Claro que ulteriormente se volvería a aplicar ese mismo término de bear baiting a los ataques concertados que recibiera poco más tarde el ya por otra parte anciano Hobbes (había nacido en 1588), el autor que tan elocuentemente había explicado a los ingleses cómo se conjugaban el monstruo horripilante del Estado, las discordias guerracivilistas y la construcción de un régimen político humanitario, vacunado de crueldad y dogmatismo. Esa horrible bestia es la descrita en Job 40:25 y ss., aunque reaparece aquí y allá en la Biblia como fuerza demoníaca, y es también Moby-Dick, la ballena blanca de Melville. Pero esta vez no se trataba de salvas de agudeza mental, ni las lanzaban librepensadores distinguidos. Sino de embates provenientes de clérigos anglicanos y de absolutistas reaccionarios, que lo tachaban de hereje y de amenaza a la Iglesia y el Estado. En buena parte se salieron con la suya, y el viejo filósofo hubo de publicar sus últimas obras en Holanda, o dejarlas inéditas para después de su muerte, acaecida en 1679. Y recuérdese, hoy como homenaje al maestro español, que nuestro traductor de Hobbes es Antonio Escohotado.

Con las 520 páginas de Políticamente indeseable (Barcelona: Ediciones B, 1921), un volumen pulcro e inusitado, Cayetana Álvarez de Toledo está dando lugar a cierto bear baiting en una y otra versión. En el sentido de que la cabeza mejor amueblada, la más noble, sea zaherida por un coro bullicioso de inferiores; y en el de una vituperación, mejor o peor camuflada, que brota del integrismo autoritario. Aunque parezca forzadamente metafórico ver en esta marquesa esbelta y con cara de niña a un plantígrado imponente, y no pretendamos cargarla, en frívola hipérbole, con los galones de la filosofía política –que podría tal vez ganarse con el tiempo si muda de menester, pero que no marcan su oficio actual–, asistimos a algo semejante.

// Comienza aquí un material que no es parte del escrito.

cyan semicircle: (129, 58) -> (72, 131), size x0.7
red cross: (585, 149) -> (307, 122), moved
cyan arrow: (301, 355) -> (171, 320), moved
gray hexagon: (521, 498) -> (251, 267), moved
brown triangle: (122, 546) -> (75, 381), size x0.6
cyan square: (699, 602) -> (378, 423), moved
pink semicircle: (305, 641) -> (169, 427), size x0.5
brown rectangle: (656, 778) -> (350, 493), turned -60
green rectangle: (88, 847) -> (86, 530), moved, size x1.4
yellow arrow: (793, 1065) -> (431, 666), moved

Desde un punto de vista objetivo y axiológico, lo único relevante a dirimir habría de ser si el libro es consistente o endeble, veraz o mentiroso, edificante o corrosivo, sagaz o prescindible, respetuoso o difamatorio. ¿La madre del cordero no está ahí? Contraproducente resulta así, por infantil, que las mesnadas del PP hayan salido en tropel a denigrarlo, asegurando con coreografía coreana o con marcialidad prusiana que no piensan leerlo. ¿Hasta ahí alcanza la seguridad que conservan en sí mismos? ¿Hasta ahí su deferencia a la opinión pública que, por creer en los milagros, pudiese alumbrar una ciudadanía adulta?

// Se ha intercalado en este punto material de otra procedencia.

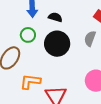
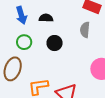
black circle: (57, 44) -> (55, 43), size x0.6

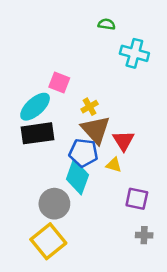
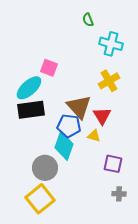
green semicircle: (107, 24) -> (88, 20), turned -120
yellow cross: (90, 107) -> (109, 81), moved, size x1.5

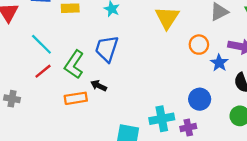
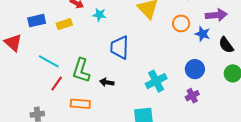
blue trapezoid: (107, 49) -> (120, 47), moved
orange rectangle: (76, 98) -> (80, 104), moved, turned 30
cyan cross: (162, 119) -> (156, 81), moved

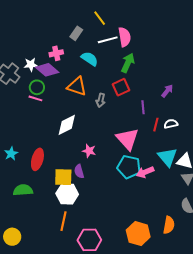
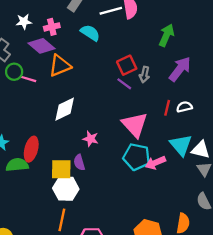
green arrow: (128, 63) -> (166, 35), moved
white star: (31, 65) -> (24, 22), moved
orange triangle: (77, 86) -> (60, 66), moved, turned -40
green circle: (37, 87) -> (14, 72), moved
purple arrow: (167, 91) -> (180, 69), size x1.6
gray arrow: (101, 100) -> (144, 75), moved
purple line: (143, 107) -> (124, 84), moved, turned -48
green semicircle: (23, 190) -> (17, 165), moved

Para su paz de espíritu adelantaremos que se trata de un relato dignamente literario, sin casi trazas de redacción apresurada, estructurado en doce capítulos de corte más temático que cronológico. Lo que tenemos delante es un texto hondo, de quien ha leído a los clásicos y recibido una educación exigente. No existe chismorreo. Se nos revela como autobiográfico en ese sabroso registro de las introspecciones francesas o anglosajonas. Es locuaz hasta lo confesional y, nadie lo dude, de una delicadeza conmovedora. Aquí no se denigra a nadie. Sin pelos en la lengua, aunque con cortesía infinita, la narradora dibuja un sugestivo fresco. Evoca una rutilante compañía de complicidades intelectuales, cual la de Félix de Azúa, Fernando Savater, Mario Vargas Llosa, Andrés Trapiello, Arcadi Espada, Albert Boadella y otros, confirmando su vocación de transversalidad, su apego al talento y al señorío moral, así como su cultivo de un compañerismo exento de etiquetas.

Mario Vargas Llosa

El conjunto destila una invariable lealtad al PP, tan lógica como genuina. Ello no es incompatible con un agudo don de observación, del cual se desprenden pinceladas aptas para bosquejar algunos retratos aplastantes. Agrada desde este ángulo que Álvarez de Toledo comparta que no se considera muy empática, o su desazón si otros compañeros de partido se proponen serlo con tamaño ahínco. El suyo es un eufemismo cortés, desde luego. O, si se quiere, mordaz. Pues contrapone la precisión y la claridad en los posicionamientos de fondo al vicio común de decirle a todo el mundo, todo el rato, lo más socorrido para contemporizar. Aunque la cháchara esté bañada en inanidad y el ámbito de validez se sobreentienda tan ornamental como efímero. ¿Eso es empatía, o más bien el timo de la estampita?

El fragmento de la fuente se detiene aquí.